### [What is being asked]
Copy out each line below in which the string "vehículos" appears.

### [Input data]
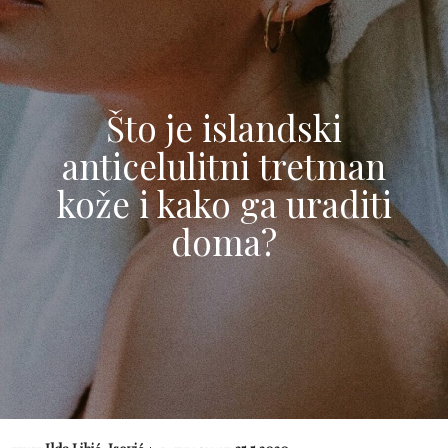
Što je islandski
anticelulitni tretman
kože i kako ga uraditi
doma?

* * *

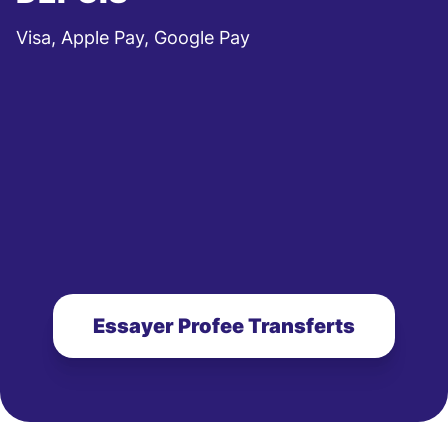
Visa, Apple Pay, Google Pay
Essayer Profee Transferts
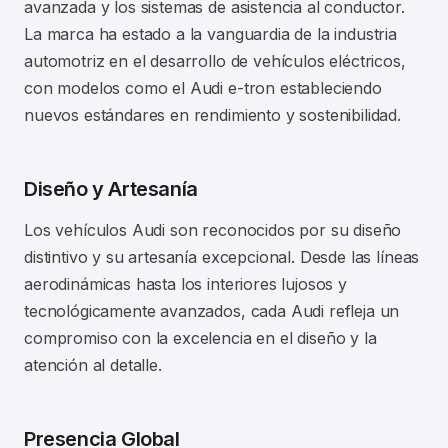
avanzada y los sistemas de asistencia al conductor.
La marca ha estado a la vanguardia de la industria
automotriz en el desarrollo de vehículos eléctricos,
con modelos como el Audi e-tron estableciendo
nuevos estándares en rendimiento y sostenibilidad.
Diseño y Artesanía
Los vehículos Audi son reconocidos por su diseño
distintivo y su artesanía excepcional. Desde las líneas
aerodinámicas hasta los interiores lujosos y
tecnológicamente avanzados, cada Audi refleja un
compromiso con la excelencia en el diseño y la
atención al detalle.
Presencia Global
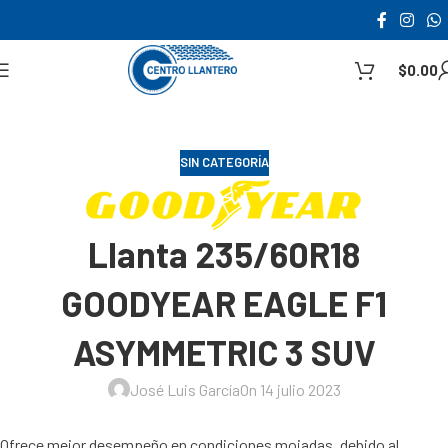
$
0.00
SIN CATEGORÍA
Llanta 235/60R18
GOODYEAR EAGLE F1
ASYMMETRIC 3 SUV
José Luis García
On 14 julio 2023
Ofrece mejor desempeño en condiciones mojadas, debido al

### [Result of the exercise]
automotriz en el desarrollo de vehículos eléctricos,
Los vehículos Audi son reconocidos por su diseño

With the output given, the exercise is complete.